§ EXERCISE DESCRIPTION
Print, word for word, the line containing "Search Venues" and all lines beneath it to the end of the entries below. Pictures do not belong in the copy.

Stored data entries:

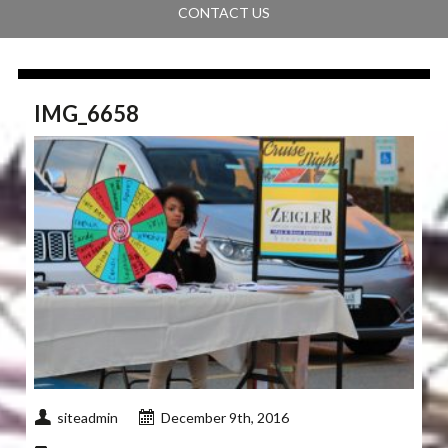
CONTACT US
IMG_6658
siteadmin
December 9th, 2016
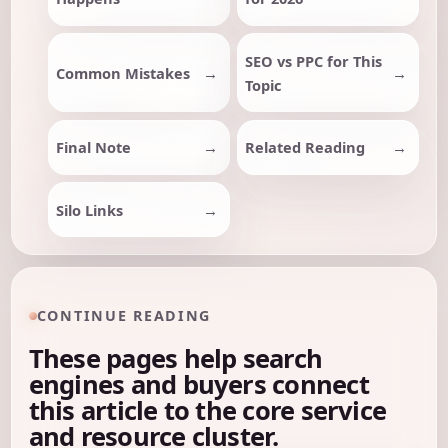
SEO vs PPC for This
Common Mistakes
Topic
Final Note
Related Reading
Silo Links
CONTINUE READING
These pages help search
engines and buyers connect
this article to the core service
and resource cluster.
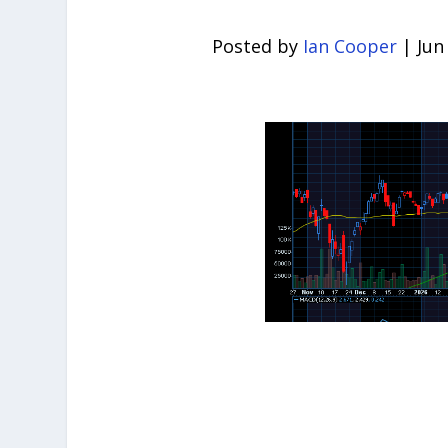
Posted by
Ian Cooper
|
Jun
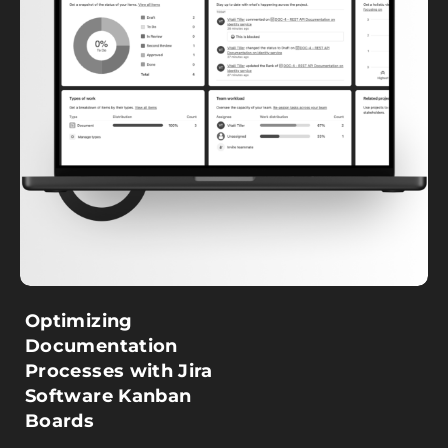
Optimizing
Documentation
Processes with Jira
Software Kanban
Boards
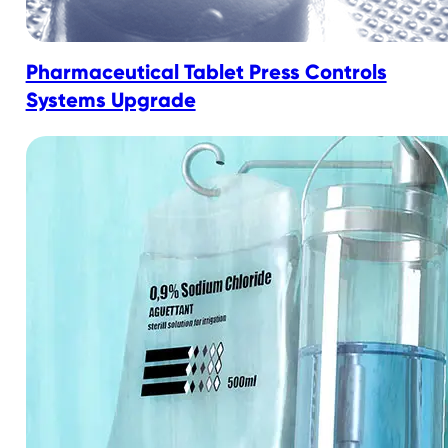
Pharmaceutical Tablet Press Controls
Systems Upgrade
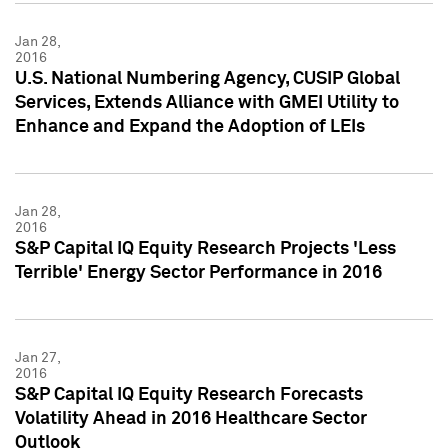
Jan 28,
2016
U.S. National Numbering Agency, CUSIP Global
Services, Extends Alliance with GMEI Utility to
Enhance and Expand the Adoption of LEIs
Jan 28,
2016
S&P Capital IQ Equity Research Projects 'Less
Terrible' Energy Sector Performance in 2016
Jan 27,
2016
S&P Capital IQ Equity Research Forecasts
Volatility Ahead in 2016 Healthcare Sector
Outlook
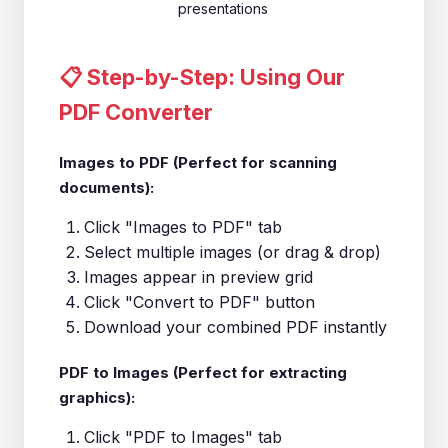
presentations
📋 Step-by-Step: Using Our
PDF Converter
Images to PDF (Perfect for scanning
documents):
Click "Images to PDF" tab
Select multiple images (or drag & drop)
Images appear in preview grid
Click "Convert to PDF" button
Download your combined PDF instantly
PDF to Images (Perfect for extracting
graphics):
Click "PDF to Images" tab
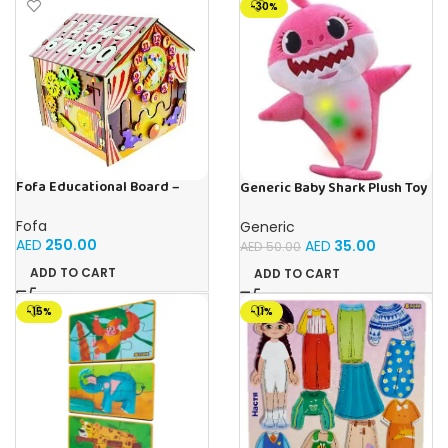
-30%
Fofa Educational Board –
Generic Baby Shark Plush Toy
Busy Board – Circus
With Music and Light, Best For
Gifting – (Pink)
Fofa
Generic
AED
250.00
AED
35.00
AED
50.00
ADD TO CART
ADD TO CART
-15%
-11%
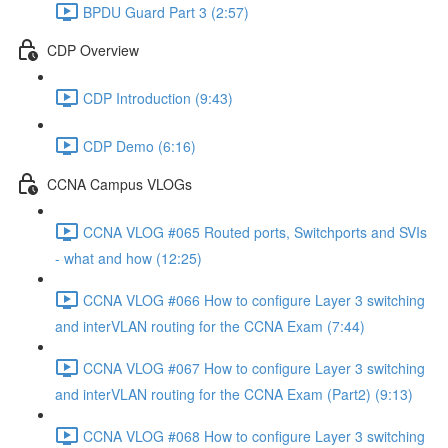
BPDU Guard Part 3 (2:57)
CDP Overview
CDP Introduction (9:43)
CDP Demo (6:16)
CCNA Campus VLOGs
CCNA VLOG #065 Routed ports, Switchports and SVIs
- what and how (12:25)
CCNA VLOG #066 How to configure Layer 3 switching
and interVLAN routing for the CCNA Exam (7:44)
CCNA VLOG #067 How to configure Layer 3 switching
and interVLAN routing for the CCNA Exam (Part2) (9:13)
CCNA VLOG #068 How to configure Layer 3 switching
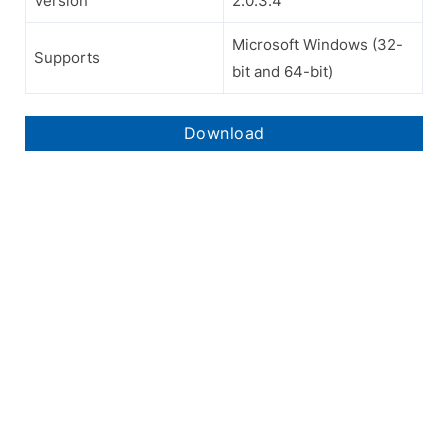
Version
2.0.3.4
Microsoft Windows (32-
Supports
bit and 64-bit)
Download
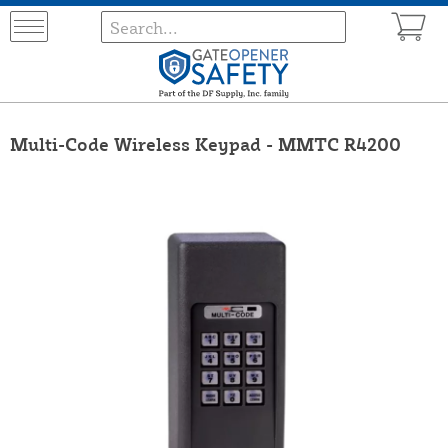
Multi-Code Wireless Keypad - MMTC R4200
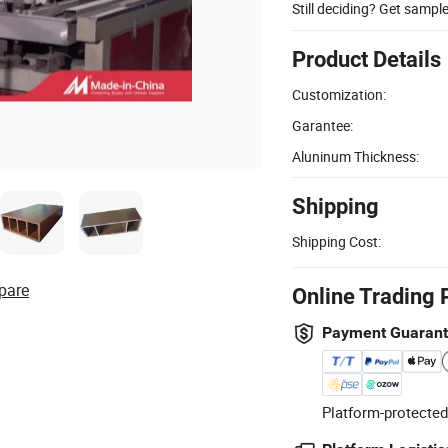
Still deciding? Get sampl
Product Details
Customization:
Garantee:
Aluninum Thickness:
Shipping
Shipping Cost:
pare
Online Trading 
Payment Guaran
Platform-protected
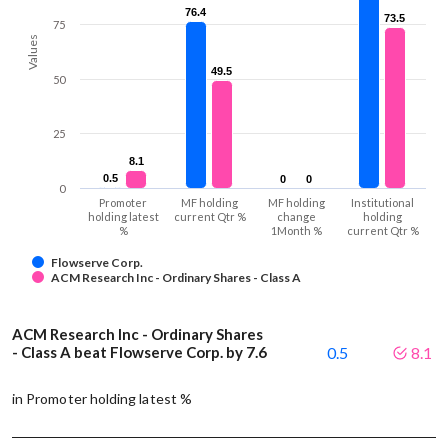
76.4
76.4
73.5
73.5
75
Values
49.5
49.5
50
25
8.1
8.1
0.5
0.5
0
0
0
0
0
Promoter
MF holding
MF holding
Institutional
holding latest
current Qtr %
change
holding
%
1Month %
current Qtr %
Flowserve Corp.
ACM Research Inc - Ordinary Shares - Class A
ACM Research Inc - Ordinary Shares
- Class A beat Flowserve Corp. by 7.6
0.5
8.1
in Promoter holding latest %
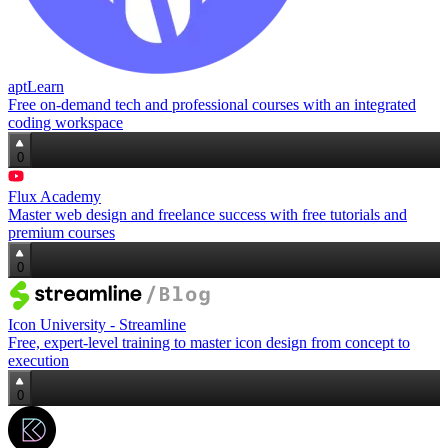
aptLearn
Free on-demand tech and professional courses with an integrated
coding workspace
0
Flux Academy
Master web design and freelance success with free tutorials and
premium courses
0
Icon University - Streamline
Free, expert‑level training to master icon design from concept to
execution
0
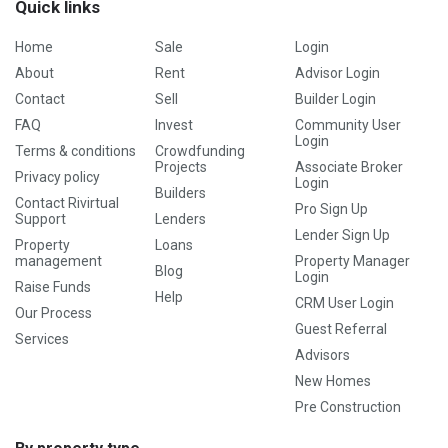
Quick links
Home
Sale
Login
About
Rent
Advisor Login
Contact
Sell
Builder Login
FAQ
Invest
Community User
Login
Terms & conditions
Crowdfunding
Projects
Associate Broker
Privacy policy
Login
Builders
Contact Rivirtual
Pro Sign Up
Support
Lenders
Lender Sign Up
Property
Loans
management
Property Manager
Blog
Login
Raise Funds
Help
CRM User Login
Our Process
Guest Referral
Services
Advisors
New Homes
Pre Construction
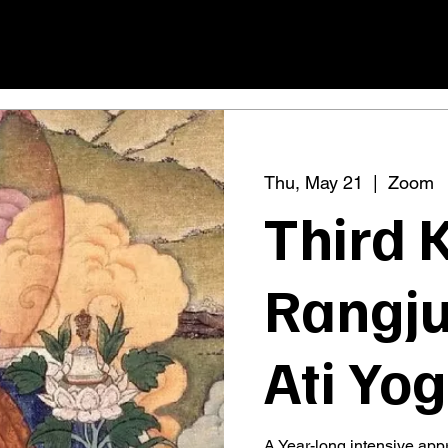
Thu, May 21
  |  
Zoom
Third 
Rangju
Ati Yo
A Year-long intensive app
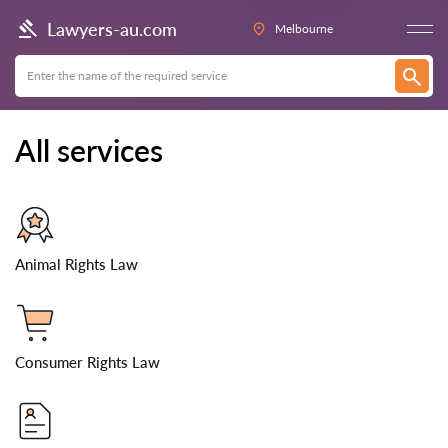
Lawyers-au.com
Melbourne
All services
Animal Rights Law
Consumer Rights Law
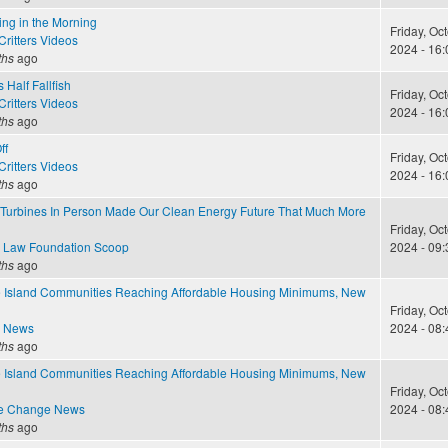
ing in the Morning
Friday, Oc
ritters Videos
2024 - 16:
ths
ago
 Half Fallfish
Friday, Oc
ritters Videos
2024 - 16:
ths
ago
ff
Friday, Oc
ritters Videos
2024 - 16:
ths
ago
Turbines In Person Made Our Clean Energy Future That Much More
Friday, Oc
 Law Foundation Scoop
2024 - 09:
ths
ago
Island Communities Reaching Affordable Housing Minimums, New
Friday, Oc
e News
2024 - 08:
ths
ago
Island Communities Reaching Affordable Housing Minimums, New
Friday, Oc
te Change News
2024 - 08:
ths
ago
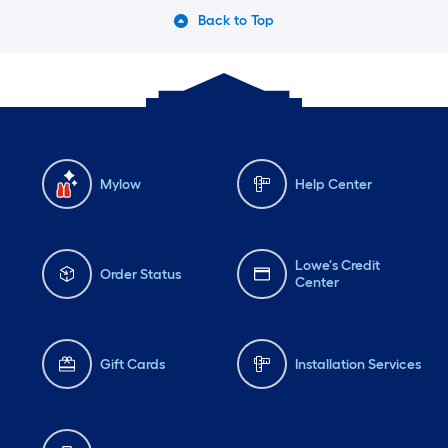
Back to Top
Mylow
Help Center
Lowe's Credit
Order Status
Center
Gift Cards
Installation Services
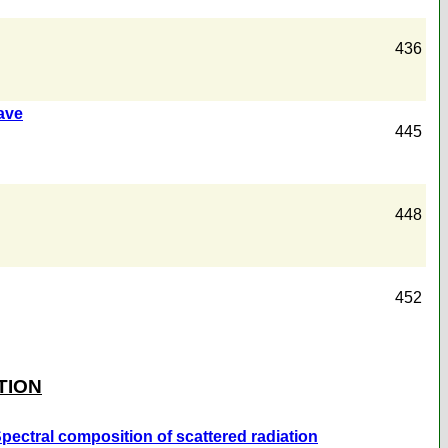
436
wave
445
448
452
TION
 Spectral composition of scattered radiation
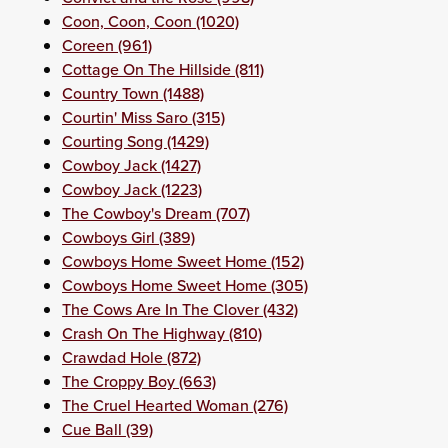
Coon, Coon, Coon (1020)
Coreen (961)
Cottage On The Hillside (811)
Country Town (1488)
Courtin' Miss Saro (315)
Courting Song (1429)
Cowboy Jack (1427)
Cowboy Jack (1223)
The Cowboy's Dream (707)
Cowboys Girl (389)
Cowboys Home Sweet Home (152)
Cowboys Home Sweet Home (305)
The Cows Are In The Clover (432)
Crash On The Highway (810)
Crawdad Hole (872)
The Croppy Boy (663)
The Cruel Hearted Woman (276)
Cue Ball (39)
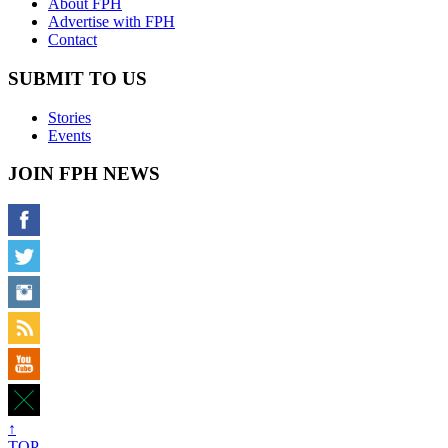
About FPH
Advertise with FPH
Contact
SUBMIT TO US
Stories
Events
JOIN FPH NEWS
↑
TOP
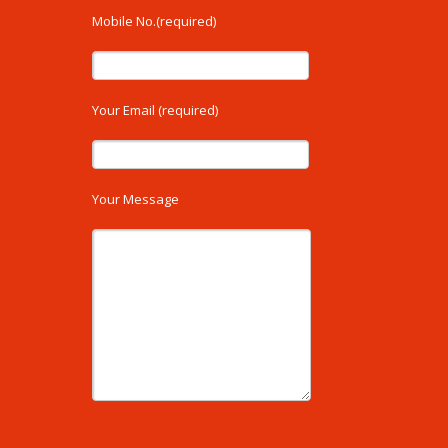
Mobile No.(required)
Your Email (required)
Your Message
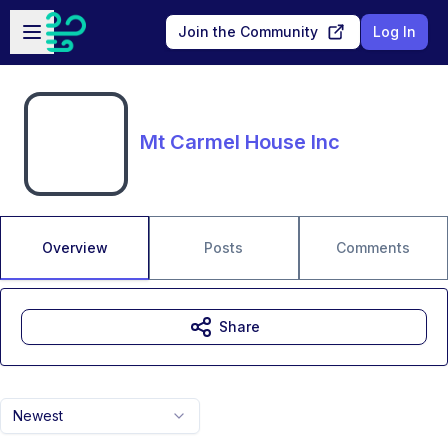
Skip to main content
Open sidebar
Join the Community
Log In
Mt Carmel House Inc
Overview
Posts
Comments
Share
Newest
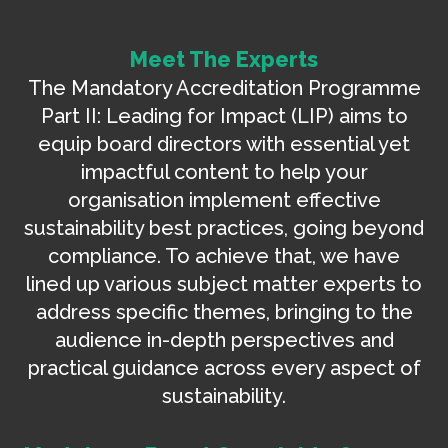
Meet The Experts
The Mandatory Accreditation Programme
Part II: Leading for Impact (LIP) aims to
equip board directors with essential yet
impactful content to help your
organisation implement effective
sustainability best practices, going beyond
compliance. To achieve that, we have
lined up various subject matter experts to
address specific themes, bringing to the
audience in-depth perspectives and
practical guidance across every aspect of
sustainability.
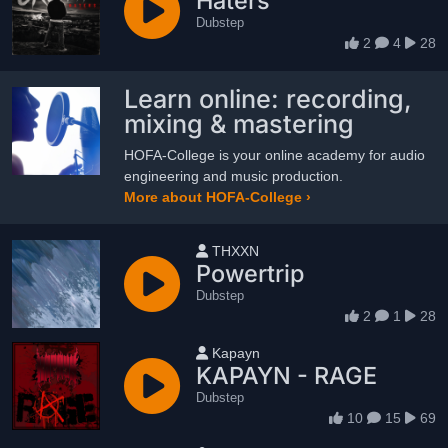
Haters
Dubstep
2
4
28
Learn online: recording,
mixing & mastering
HOFA-College is your online academy for audio
engineering and music production.
More about HOFA-College ›
User name
THXXN
Powertrip
Dubstep
2
1
28
User name
Kapayn
KAPAYN - RAGE
Dubstep
10
15
69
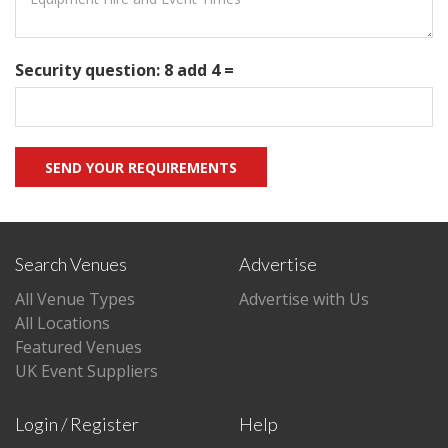
Security question: 8 add 4 =
Search Venues
Advertise
All Venue Types
Advertise with Us
All Locations
Featured Venues
UK Event Suppliers
Login / Register
Help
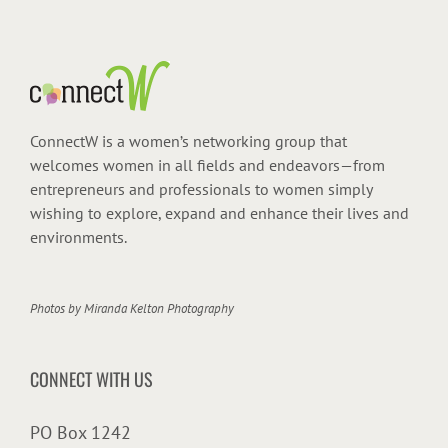
ConnectW is a women’s networking group that
welcomes women in all fields and endeavors—from
entrepreneurs and professionals to women simply
wishing to explore, expand and enhance their lives and
environments.
Photos by
Miranda Kelton Photography
CONNECT WITH US
PO Box 1242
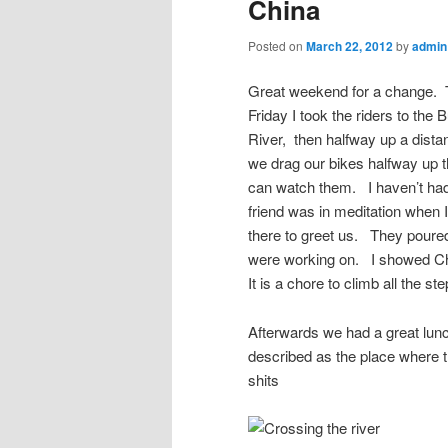
China
Posted on
March 22, 2012
by
admin
Great weekend for a change. 
Friday I took the riders to the
River, then halfway up a dista
we drag our bikes halfway up th
can watch them. I haven’t had
friend was in meditation when I
there to greet us. They pour
were working on. I showed Che
It is a chore to climb all the s
Afterwards we had a great lunch
described as the place where 
shits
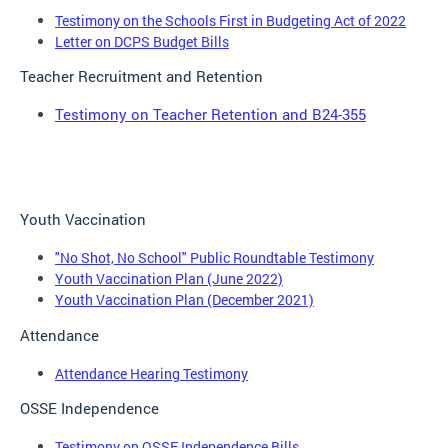
Testimony on the Schools First in Budgeting Act of 2022
Letter on DCPS Budget Bills
Teacher Recruitment and Retention
Testimony on Teacher Retention and B24-355
Youth Vaccination
"No Shot, No School" Public Roundtable Testimony
Youth Vaccination Plan (June 2022)
Youth Vaccination Plan (December 2021)
Attendance
Attendance Hearing Testimony
OSSE Independence
Testimony on OSSE Independence Bills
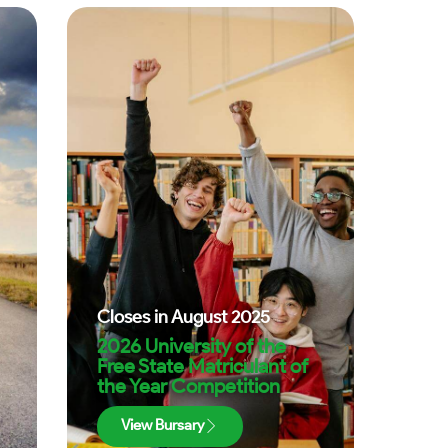
Closes in
August 2025
2026 University of the
Free State Matriculant of
the Year Competition
View Bursary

§ RESPONSE
Search Venues
Advertise
All Venue Types
Advertise with Us
All Locations
Featured Venues
UK Event Suppliers
Login / Register
Help
ConnectW is a women’s networking group that
welcomes women in all fields and endeavors—from
entrepreneurs and professionals to women simply
wishing to explore, expand and enhance their lives and
environments.
Photos by
Miranda Kelton Photography
CONNECT WITH US
PO Box 1242
China
Posted on
March 22, 2012
by
admin
Great weekend for a change. 
Friday I took the riders to the
River, then halfway up a dista
we drag our bikes halfway up th
can watch them. I haven’t had
friend was in meditation when I
there to greet us. They pour
were working on. I showed Che
It is a chore to climb all the s
Afterwards we had a great lunch
described as the place where 
shits
Testimony on the Schools First in Budgeting Act of 2022
Letter on DCPS Budget Bills
Teacher Recruitment and Retention
Testimony on Teacher Retention and B24-355
Youth Vaccination
"No Shot, No School" Public Roundtable Testimony
Youth Vaccination Plan (June 2022)
Youth Vaccination Plan (December 2021)
Attendance
Attendance Hearing Testimony
OSSE Independence
Testimony on OSSE Independence Bills
Closes in
August 2025
2026 University of the
Free State Matriculant of
the Year Competition
View Bursary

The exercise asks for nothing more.